As the play opens, Agnes (an uptight and fed up Judy Kimball) launches into a monologue, pondering if she might lose her mind one day, and then wondering if that might not be so bad. Her largely good natured husband Tobias (Carl Cawthorne) listens perfunctorily as he reads the paper and pours himself a drink.
Then Claire enters, the witty and outspoken, alcoholic sister. Played by Rebecca Raether, she is a perennial bright spot in a dark story. Raether wryly breaks the tension and steals focus in almost every scene, covering up her character’s misery with a laugh, or an impromptu song on the accordion. Cast as the ungrateful, irresponsible girl with lots of promise who came to a bad end, she mocks her moralistic sister Agnes and admits that she’s made many poor decisions — quitting AA, jeopardizing her health with a steady stream of liquor, and sleeping with other women’s husbands. The get-along, go-along Tobias asks her to be good, while fixing her another martini.
Finally Julia returns home after another marriage gone awry and it’s the last thing anyone in the family wants to deal with. And no wonder. The moping and sullen daughter, played with anger and entitlement by Carrie Sweet, has made one bad match after another and literally comes crying home to her mother each time, whining about her “rights” instead of attempting to act like an adult. Tobias half-heartedly offers to talk to the husband du jour, but no one believes it will help.
That’s a houseful, with angst aplenty. But then Harry and Edna come knocking, looking absolutely terrified. The couple’s best friends (a milquetoast Jim Chiolino and feisty Patricia Kugler Whitely) announce that they are scared to be in their home so they came over — not just to be soothed, but to stay. When they actually move in, angst meets absurdity, and that eventually uncovers truth. Like any Albee play, there is also quite a bit of drinking involved.
While Julia stomps and pouts about being put out of her bedroom, Agnes fumes that she can’t be the “fulcrum,” manufacturing balance when her whole house is filled with disorder that she views as disease. Harry and Edna bring in more suitcases and lecture the others like they own the place, while Claire fixes herself another drink and revels in watching others’ lives unravel from the sidelines. This allows the most unlikely of protagonists to appear: Tobias.
His journey, imbued with subtlety and substance by Cawthorne, begins with a detachment and general disdain for his family (feelings that they share) and ends with an existential questioning of the nature of love. Shouldn’t his house be a place for people to weather storms – real or imagined? Shouldn’t we be willing to give love without an expectation of receiving the same in kind? Isn’t that what our most important relationships deserve?

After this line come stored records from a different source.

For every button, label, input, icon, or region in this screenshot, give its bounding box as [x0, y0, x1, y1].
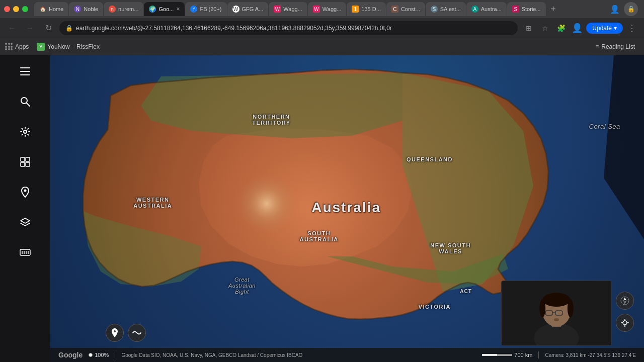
sidebar-search-icon[interactable] [17, 94, 33, 110]
svg-rect-6 [21, 157, 25, 161]
back-button[interactable]: ← [5, 21, 19, 35]
grid-view-button[interactable]: ⊞ [522, 21, 536, 35]
zoom-indicator: 100% [89, 352, 109, 358]
sidebar-settings-icon[interactable] [17, 124, 33, 140]
svg-point-3 [21, 98, 27, 104]
tab-home-label: Home [49, 6, 63, 12]
camera-info: Camera: 3,811 km -27 34.5'S 136 27.4'E [545, 352, 636, 358]
svg-point-10 [24, 190, 27, 192]
tab-nurem-label: nurem... [118, 6, 138, 12]
svg-rect-11 [20, 249, 30, 255]
tab-wagg1-icon: W [274, 6, 281, 13]
svg-rect-0 [20, 67, 30, 68]
forward-button[interactable]: → [23, 21, 37, 35]
update-chevron-icon: ▾ [614, 25, 617, 32]
location-target-button[interactable] [616, 314, 634, 332]
location-tools [106, 324, 146, 342]
tab-135-label: 135 D... [361, 6, 381, 12]
compass-button[interactable] [616, 292, 634, 310]
tab-austra[interactable]: A Austra... [466, 2, 507, 16]
svg-point-5 [24, 130, 27, 133]
tab-facebook[interactable]: f FB (20+) [185, 2, 226, 16]
reading-list-label: Reading List [601, 43, 635, 50]
toolbar-right: ⊞ ☆ 🧩 👤 Update ▾ ⋮ [522, 21, 639, 35]
update-label: Update [592, 25, 612, 32]
sidebar-menu-icon[interactable] [17, 63, 33, 79]
tab-austra-icon: A [471, 6, 478, 13]
map-navigation-controls [616, 292, 634, 332]
url-bar[interactable]: 🔒 earth.google.com/web/@-27.58118264,136… [59, 21, 518, 35]
measure-button[interactable] [128, 324, 146, 342]
tab-home[interactable]: 🏠 Home [34, 2, 68, 16]
update-button[interactable]: Update ▾ [586, 23, 623, 34]
sidebar-ruler-icon[interactable] [17, 244, 33, 260]
svg-rect-2 [20, 74, 30, 75]
tab-google-earth-icon: 🌍 [149, 6, 156, 13]
tab-facebook-label: FB (20+) [200, 6, 221, 12]
tab-135[interactable]: 1 135 D... [347, 2, 386, 16]
left-sidebar [0, 55, 50, 362]
sidebar-layers-icon[interactable] [17, 214, 33, 230]
bookmark-younow[interactable]: Y YouNow – RissFlex [34, 42, 103, 52]
tab-stories[interactable]: S Storie... [507, 2, 546, 16]
tab-noble[interactable]: N Noble [69, 2, 103, 16]
zoom-level: 100% [95, 352, 109, 358]
svg-point-29 [568, 299, 574, 317]
tabs-container: 🏠 Home N Noble n nurem... 🌍 Goo... × f F… [34, 2, 607, 16]
tab-wagg1[interactable]: W Wagg... [269, 2, 307, 16]
tab-nurem-icon: n [109, 6, 116, 13]
extensions-button[interactable]: 🧩 [554, 21, 568, 35]
url-text: earth.google.com/web/@-27.58118264,136.4… [76, 25, 512, 32]
svg-point-27 [542, 293, 570, 307]
tab-google-earth[interactable]: 🌍 Goo... × [144, 2, 185, 16]
svg-rect-8 [21, 162, 25, 166]
data-credits: Google Data SIO, NOAA, U.S. Navy, NGA, G… [121, 352, 302, 358]
video-thumbnail[interactable] [501, 281, 612, 346]
tab-wagg1-label: Wagg... [283, 6, 302, 12]
reading-list-icon: ≡ [595, 43, 599, 50]
younow-label: YouNow – RissFlex [47, 43, 100, 50]
tab-close-icon[interactable]: × [176, 6, 180, 13]
svg-point-28 [539, 299, 545, 317]
bottom-status-bar: Google 100% Google Data SIO, NOAA, U.S. … [50, 348, 644, 362]
map-area[interactable]: Australia NORTHERNTERRITORY QUEENSLAND W… [50, 55, 644, 362]
separator-2 [538, 351, 539, 358]
maximize-button[interactable] [22, 6, 28, 12]
account-button[interactable]: 👤 [570, 21, 584, 35]
bookmark-button[interactable]: ☆ [538, 21, 552, 35]
svg-rect-7 [26, 157, 30, 161]
tab-google-earth-label: Goo... [158, 6, 174, 12]
new-tab-button[interactable]: + [546, 2, 560, 16]
scale-bar-visual [482, 354, 512, 356]
tab-const-label: Const... [401, 6, 420, 12]
reading-list-button[interactable]: ≡ Reading List [591, 42, 639, 51]
zoom-dot-icon [89, 353, 93, 357]
tab-nurem[interactable]: n nurem... [104, 2, 143, 16]
tab-gfg[interactable]: W GFG A... [227, 2, 269, 16]
bookmarks-bar: Apps Y YouNow – RissFlex ≡ Reading List [0, 38, 644, 55]
apps-grid-icon [5, 43, 13, 50]
svg-point-16 [114, 330, 116, 332]
main-content: Australia NORTHERNTERRITORY QUEENSLAND W… [0, 55, 644, 362]
reload-button[interactable]: ↻ [41, 21, 55, 35]
minimize-button[interactable] [13, 6, 19, 12]
tab-wagg2[interactable]: W Wagg... [308, 2, 347, 16]
browser-chrome: 🏠 Home N Noble n nurem... 🌍 Goo... × f F… [0, 0, 644, 55]
profile-icon[interactable]: 👤 [608, 2, 622, 16]
sidebar-location-icon[interactable] [17, 184, 33, 200]
close-button[interactable] [4, 6, 10, 12]
pin-location-button[interactable] [106, 324, 124, 342]
tab-facebook-icon: f [190, 6, 197, 13]
tab-sa-est-label: SA est... [440, 6, 461, 12]
scale-label: 700 km [514, 352, 532, 358]
tab-noble-icon: N [74, 6, 81, 13]
tab-sa-est[interactable]: S SA est... [426, 2, 466, 16]
google-logo: Google [58, 351, 83, 359]
tab-const[interactable]: C Const... [386, 2, 425, 16]
apps-button[interactable]: Apps [5, 43, 29, 50]
tab-wagg2-label: Wagg... [323, 6, 342, 12]
menu-button[interactable]: ⋮ [625, 21, 639, 35]
apps-label: Apps [15, 43, 29, 50]
video-person-view [502, 281, 611, 345]
sidebar-grid-icon[interactable] [17, 154, 33, 170]
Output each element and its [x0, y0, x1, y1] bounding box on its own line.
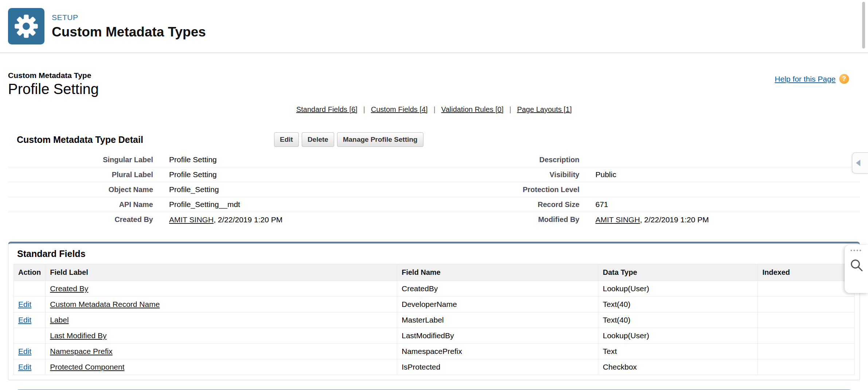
standard-fields-table: Action Field Label Field Name Data Type …: [13, 264, 855, 375]
field-value: Profile_Setting: [161, 185, 423, 194]
data-type-cell: Lookup(User): [598, 328, 758, 344]
setup-icon-box: [8, 8, 44, 44]
floating-search-panel[interactable]: ••••: [845, 245, 868, 293]
indexed-cell: [758, 297, 855, 312]
field-label: Description: [423, 156, 587, 164]
edit-row-link[interactable]: Edit: [18, 363, 31, 371]
action-cell: [14, 281, 46, 297]
edit-row-link[interactable]: Edit: [18, 347, 31, 355]
search-icon[interactable]: [849, 257, 864, 273]
field-label-link[interactable]: Label: [50, 316, 69, 324]
help-icon[interactable]: ?: [839, 74, 849, 84]
field-label: Plural Label: [8, 171, 161, 179]
field-value: Profile Setting: [161, 155, 423, 164]
action-cell: [14, 328, 46, 344]
edit-row-link[interactable]: Edit: [18, 300, 31, 308]
field-label: Record Size: [423, 200, 587, 209]
column-header-indexed: Indexed: [758, 264, 855, 281]
field-name-cell: MasterLabel: [397, 312, 598, 328]
indexed-cell: [758, 359, 855, 375]
field-value: Profile_Setting__mdt: [161, 200, 423, 209]
nav-page-layouts[interactable]: Page Layouts [1]: [517, 105, 572, 114]
detail-row: API Name Profile_Setting__mdt Record Siz…: [8, 197, 860, 212]
drag-handle-dots[interactable]: ••••: [850, 248, 862, 253]
gear-icon: [14, 14, 38, 38]
field-value: 671: [587, 200, 860, 209]
detail-row: Singular Label Profile Setting Descripti…: [8, 152, 860, 167]
nav-separator: |: [363, 105, 365, 114]
column-header-field-label: Field Label: [46, 264, 397, 281]
field-name-cell: NamespacePrefix: [397, 344, 598, 359]
nav-custom-fields[interactable]: Custom Fields [4]: [371, 105, 428, 114]
field-label: API Name: [8, 200, 161, 209]
field-label: Object Name: [8, 186, 161, 194]
field-name-cell: CreatedBy: [397, 281, 598, 297]
delete-button[interactable]: Delete: [302, 132, 334, 147]
app-title: Custom Metadata Types: [52, 24, 206, 40]
modified-by-datetime: , 2/22/2019 1:20 PM: [640, 215, 709, 224]
chevron-left-icon: [856, 160, 860, 166]
data-type-cell: Text(40): [598, 297, 758, 312]
page-title: Profile Setting: [8, 81, 860, 97]
detail-section-title: Custom Metadata Type Detail: [17, 134, 143, 145]
nav-separator: |: [434, 105, 435, 114]
app-header: SETUP Custom Metadata Types: [0, 0, 868, 53]
field-name-cell: IsProtected: [397, 359, 598, 375]
field-label: Modified By: [423, 215, 587, 224]
help-link[interactable]: Help for this Page: [775, 75, 836, 83]
header-text: SETUP Custom Metadata Types: [52, 13, 206, 40]
standard-fields-title: Standard Fields: [8, 243, 860, 264]
field-name-cell: DeveloperName: [397, 297, 598, 312]
data-type-cell: Lookup(User): [598, 281, 758, 297]
edit-button[interactable]: Edit: [274, 132, 299, 147]
field-label-link[interactable]: Custom Metadata Record Name: [50, 300, 160, 308]
table-row: Edit Label MasterLabel Text(40): [14, 312, 855, 328]
vertical-scrollbar-thumb[interactable]: [862, 2, 865, 48]
column-header-data-type: Data Type: [598, 264, 758, 281]
main-content: Custom Metadata Type Profile Setting Hel…: [0, 53, 868, 390]
standard-fields-section: Standard Fields Action Field Label Field…: [8, 242, 860, 380]
detail-row: Created By AMIT SINGH, 2/22/2019 1:20 PM…: [8, 212, 860, 227]
table-header-row: Action Field Label Field Name Data Type …: [14, 264, 855, 281]
nav-validation-rules[interactable]: Validation Rules [0]: [441, 105, 504, 114]
field-name-cell: LastModifiedBy: [397, 328, 598, 344]
field-label: Visibility: [423, 171, 587, 179]
field-label-link[interactable]: Namespace Prefix: [50, 347, 113, 355]
created-by-datetime: , 2/22/2019 1:20 PM: [214, 215, 282, 224]
nav-standard-fields[interactable]: Standard Fields [6]: [296, 105, 357, 114]
edit-row-link[interactable]: Edit: [18, 316, 31, 324]
field-label-link[interactable]: Protected Component: [50, 363, 124, 371]
field-label-link[interactable]: Last Modified By: [50, 331, 106, 340]
field-value: Profile Setting: [161, 170, 423, 179]
field-label: Singular Label: [8, 156, 161, 164]
table-row: Edit Namespace Prefix NamespacePrefix Te…: [14, 344, 855, 359]
setup-eyebrow: SETUP: [52, 13, 206, 22]
table-row: Edit Custom Metadata Record Name Develop…: [14, 297, 855, 312]
created-by-user-link[interactable]: AMIT SINGH: [169, 215, 214, 224]
field-label: Created By: [8, 215, 161, 224]
table-row: Last Modified By LastModifiedBy Lookup(U…: [14, 328, 855, 344]
modified-by-user-link[interactable]: AMIT SINGH: [595, 215, 640, 224]
indexed-cell: [758, 328, 855, 344]
data-type-cell: Text: [598, 344, 758, 359]
detail-header-bar: Custom Metadata Type Detail Edit Delete …: [8, 132, 860, 147]
section-nav: Standard Fields [6] | Custom Fields [4] …: [8, 105, 860, 114]
detail-table: Singular Label Profile Setting Descripti…: [8, 152, 860, 227]
indexed-cell: [758, 312, 855, 328]
table-row: Edit Protected Component IsProtected Che…: [14, 359, 855, 375]
entity-label: Custom Metadata Type: [8, 71, 860, 80]
sidebar-collapse-tab[interactable]: [852, 152, 868, 173]
field-label-link[interactable]: Created By: [50, 284, 88, 293]
column-header-field-name: Field Name: [397, 264, 598, 281]
column-header-action: Action: [14, 264, 46, 281]
data-type-cell: Checkbox: [598, 359, 758, 375]
nav-separator: |: [509, 105, 511, 114]
table-row: Created By CreatedBy Lookup(User): [14, 281, 855, 297]
data-type-cell: Text(40): [598, 312, 758, 328]
manage-profile-setting-button[interactable]: Manage Profile Setting: [337, 132, 423, 147]
field-label: Protection Level: [423, 186, 587, 194]
detail-row: Object Name Profile_Setting Protection L…: [8, 182, 860, 197]
help-for-this-page: Help for this Page ?: [775, 74, 849, 84]
field-value: AMIT SINGH, 2/22/2019 1:20 PM: [587, 215, 860, 224]
detail-buttons: Edit Delete Manage Profile Setting: [274, 132, 423, 147]
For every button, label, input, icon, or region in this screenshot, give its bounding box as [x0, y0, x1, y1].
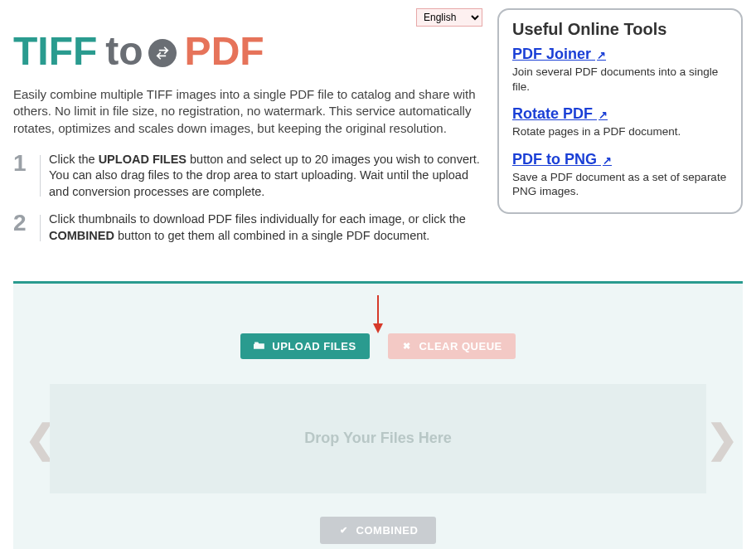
tool-link-pdf-joiner[interactable]: PDF Joiner ↗	[512, 46, 606, 62]
logo-word-to: to	[105, 32, 176, 71]
check-icon: ✔	[338, 525, 350, 536]
file-dropzone[interactable]: Drop Your Files Here	[50, 384, 706, 493]
upload-workarea: UPLOAD FILES ✖ CLEAR QUEUE ❮ Drop Your F…	[13, 281, 743, 549]
carousel-next-button[interactable]: ❯	[706, 420, 731, 458]
external-link-icon: ↗	[598, 109, 608, 121]
dropzone-placeholder: Drop Your Files Here	[304, 430, 451, 447]
clear-queue-button[interactable]: ✖ CLEAR QUEUE	[388, 333, 516, 359]
external-link-icon: ↗	[597, 49, 606, 61]
step-2-text: Click thumbnails to download PDF files i…	[49, 211, 482, 244]
logo-word-pdf: PDF	[185, 32, 264, 71]
sidebar-title: Useful Online Tools	[512, 20, 728, 39]
useful-tools-sidebar: Useful Online Tools PDF Joiner ↗ Join se…	[497, 8, 743, 214]
tool-pdf-to-png: PDF to PNG ↗ Save a PDF document as a se…	[512, 151, 728, 199]
step-1: 1 Click the UPLOAD FILES button and sele…	[13, 152, 482, 201]
tool-rotate-pdf: Rotate PDF ↗ Rotate pages in a PDF docum…	[512, 105, 728, 139]
step-2: 2 Click thumbnails to download PDF files…	[13, 211, 482, 244]
upload-files-button[interactable]: UPLOAD FILES	[240, 333, 369, 359]
external-link-icon: ↗	[603, 154, 612, 167]
intro-text: Easily combine multiple TIFF images into…	[13, 86, 482, 137]
tool-link-pdf-to-png[interactable]: PDF to PNG ↗	[512, 151, 612, 168]
tool-pdf-joiner: PDF Joiner ↗ Join several PDF documents …	[512, 46, 728, 94]
swap-icon	[148, 39, 177, 67]
folder-icon	[254, 340, 265, 352]
svg-marker-1	[373, 323, 383, 333]
language-select[interactable]: English	[416, 8, 482, 27]
site-logo: TIFF to PDF	[13, 32, 482, 71]
tool-link-rotate-pdf[interactable]: Rotate PDF ↗	[512, 105, 608, 122]
combined-download-button[interactable]: ✔ COMBINED	[320, 517, 437, 544]
carousel-prev-button[interactable]: ❮	[25, 420, 50, 458]
pointer-arrow-icon	[370, 294, 386, 333]
close-icon: ✖	[401, 341, 413, 352]
step-1-text: Click the UPLOAD FILES button and select…	[49, 152, 482, 201]
logo-word-tiff: TIFF	[13, 32, 97, 71]
instruction-steps: 1 Click the UPLOAD FILES button and sele…	[13, 152, 482, 245]
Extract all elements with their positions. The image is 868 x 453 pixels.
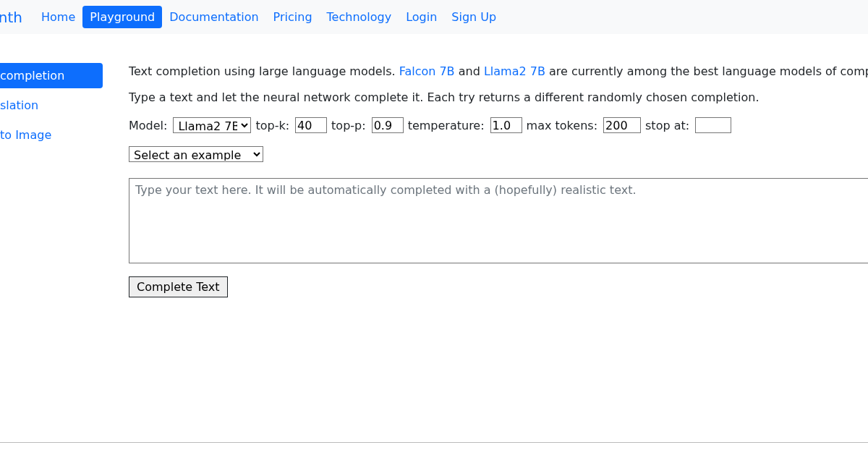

It’s a baffling, but satisfying conclusion to a story that has focused on too many characters abandoning each other when times got tough, finding temporary solace in the arms of the wrong person, and focusing only on their own needs without regard to anyone else. And Cawthorne’s performance helps this moment of truth soar, instead of ringing hollow.
On an emotional level, this production is an accomplishment. On technical level, it deserves better stagecraft. Long blackouts between scenes grind the storytelling to a halt and a lack of masking lets the audience clearly see all the actors enter and leave the theater when they are supposed to be safely offstage. It’s clunky and distracting, which is a shame because what’s onstage is really worth our full attention.
(N.B. - This is the full version of the review. A more condensed piece will be in print and online in Isthmus.)